(Data items)

= = = = =

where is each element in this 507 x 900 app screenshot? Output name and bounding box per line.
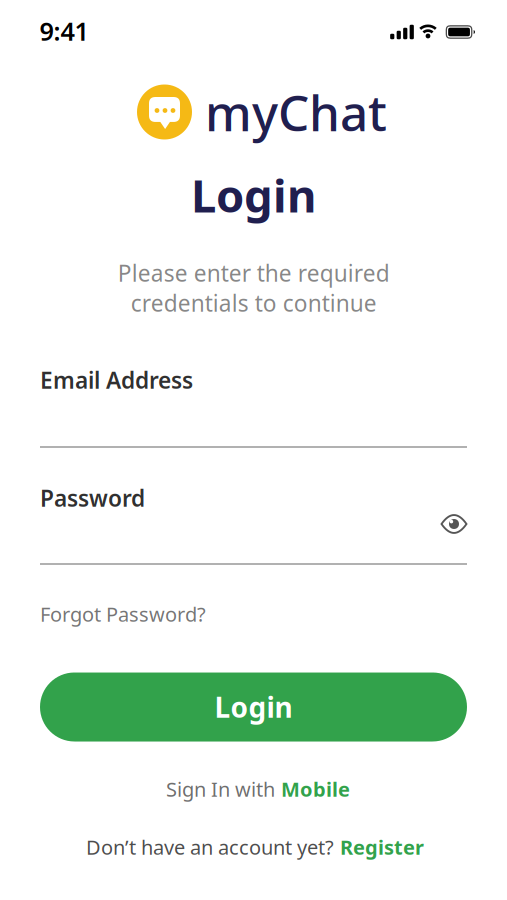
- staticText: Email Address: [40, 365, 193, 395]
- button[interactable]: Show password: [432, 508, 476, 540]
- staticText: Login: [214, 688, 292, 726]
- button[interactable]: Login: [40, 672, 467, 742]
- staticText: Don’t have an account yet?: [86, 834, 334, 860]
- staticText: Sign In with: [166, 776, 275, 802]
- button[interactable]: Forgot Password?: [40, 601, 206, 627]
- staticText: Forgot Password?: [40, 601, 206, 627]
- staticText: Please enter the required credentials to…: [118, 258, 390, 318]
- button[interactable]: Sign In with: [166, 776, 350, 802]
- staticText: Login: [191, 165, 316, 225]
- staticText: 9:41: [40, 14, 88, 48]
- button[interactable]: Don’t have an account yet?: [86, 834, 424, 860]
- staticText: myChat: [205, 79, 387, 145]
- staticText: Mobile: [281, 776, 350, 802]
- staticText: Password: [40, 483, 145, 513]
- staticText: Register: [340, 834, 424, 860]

= = = = =

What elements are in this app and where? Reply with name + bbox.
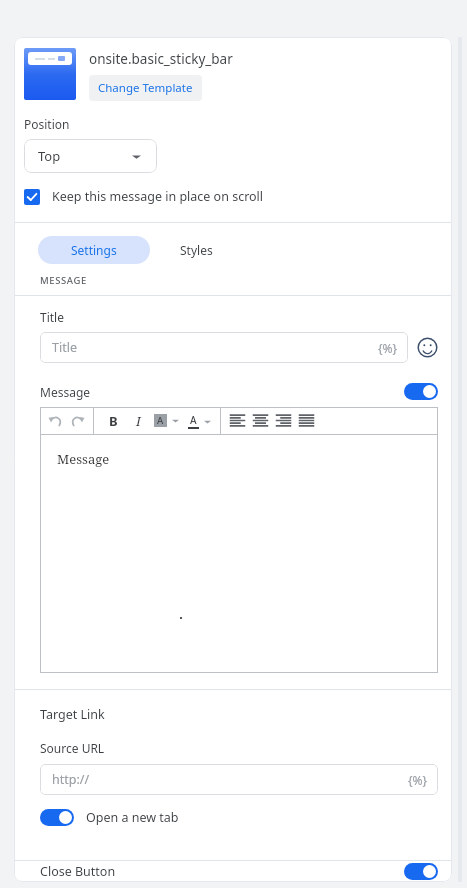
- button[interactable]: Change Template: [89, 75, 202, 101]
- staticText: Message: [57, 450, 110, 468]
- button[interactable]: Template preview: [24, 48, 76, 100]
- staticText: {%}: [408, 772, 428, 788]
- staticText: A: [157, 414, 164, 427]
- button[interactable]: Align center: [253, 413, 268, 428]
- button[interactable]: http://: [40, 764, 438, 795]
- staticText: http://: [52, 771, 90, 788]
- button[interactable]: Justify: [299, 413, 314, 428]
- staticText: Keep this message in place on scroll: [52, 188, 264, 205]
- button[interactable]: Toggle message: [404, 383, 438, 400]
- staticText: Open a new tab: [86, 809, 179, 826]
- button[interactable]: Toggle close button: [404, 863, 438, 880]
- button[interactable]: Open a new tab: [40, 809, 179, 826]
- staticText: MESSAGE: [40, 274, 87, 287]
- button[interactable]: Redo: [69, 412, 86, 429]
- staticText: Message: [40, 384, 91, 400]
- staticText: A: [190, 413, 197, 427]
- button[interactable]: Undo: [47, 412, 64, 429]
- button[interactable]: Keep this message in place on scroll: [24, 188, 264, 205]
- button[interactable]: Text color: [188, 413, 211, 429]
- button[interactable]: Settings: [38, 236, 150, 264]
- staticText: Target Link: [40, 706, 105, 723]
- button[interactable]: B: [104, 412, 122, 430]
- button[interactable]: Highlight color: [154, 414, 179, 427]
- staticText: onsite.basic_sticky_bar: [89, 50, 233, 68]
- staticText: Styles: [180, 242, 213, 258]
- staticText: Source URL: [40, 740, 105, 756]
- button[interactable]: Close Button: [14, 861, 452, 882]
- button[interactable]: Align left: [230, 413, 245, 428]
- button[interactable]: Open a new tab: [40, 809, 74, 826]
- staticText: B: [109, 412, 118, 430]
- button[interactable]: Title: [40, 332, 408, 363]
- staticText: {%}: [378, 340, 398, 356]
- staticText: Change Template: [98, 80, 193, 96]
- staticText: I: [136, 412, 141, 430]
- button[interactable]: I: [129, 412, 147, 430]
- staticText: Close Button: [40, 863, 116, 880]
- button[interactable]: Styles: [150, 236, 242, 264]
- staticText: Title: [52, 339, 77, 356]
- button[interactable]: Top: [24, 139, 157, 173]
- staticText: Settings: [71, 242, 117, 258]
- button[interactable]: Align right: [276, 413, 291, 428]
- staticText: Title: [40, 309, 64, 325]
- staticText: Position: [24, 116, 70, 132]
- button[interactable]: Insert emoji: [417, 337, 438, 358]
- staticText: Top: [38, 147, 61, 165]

= = = = =

§ **What this task involves**: Go through the entries and copy every line that has "scroll".

§ **Solution for this problem**:
- staticText: Keep this message in place on scroll: [52, 188, 264, 205]
- button[interactable]: Keep this message in place on scroll: [24, 188, 264, 205]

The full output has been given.